_Your goal_
Retype all the records below exactly as they are, with no image carried over.

_Stored data entries_

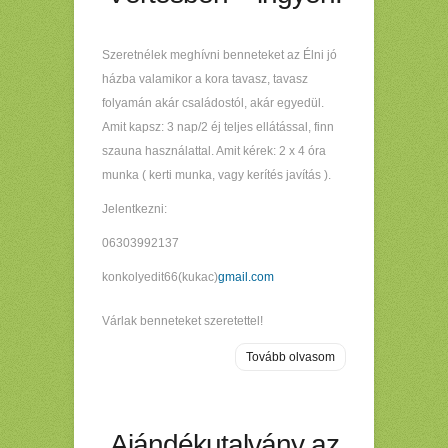
Szeretnélek meghívni benneteket az Élni jó
házba valamikor a kora tavasz, tavasz
folyamán akár családostól, akár egyedül.
Amit kapsz: 3 nap/2 éj teljes ellátással, finn
szauna használattal. Amit kérek: 2 x 4 óra
munka ( kerti munka, vagy kerítés javítás ).
Jelentkezni:
06303992137
konkolyedit66(kukac)
gmail.com
Várlak benneteket szeretettel!
Tovább olvasom
Ajándékutalvány az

_Written solution_
Szeretnélek meghívni benneteket az Élni jó
házba valamikor a kora tavasz, tavasz
folyamán akár családostól, akár egyedül.
Amit kapsz: 3 nap/2 éj teljes ellátással, finn
szauna használattal. Amit kérek: 2 x 4 óra
munka ( kerti munka, vagy kerítés javítás ).
Jelentkezni:
06303992137
konkolyedit66(kukac)
gmail.com
Várlak benneteket szeretettel!
Tovább olvasom
Ajándékutalvány az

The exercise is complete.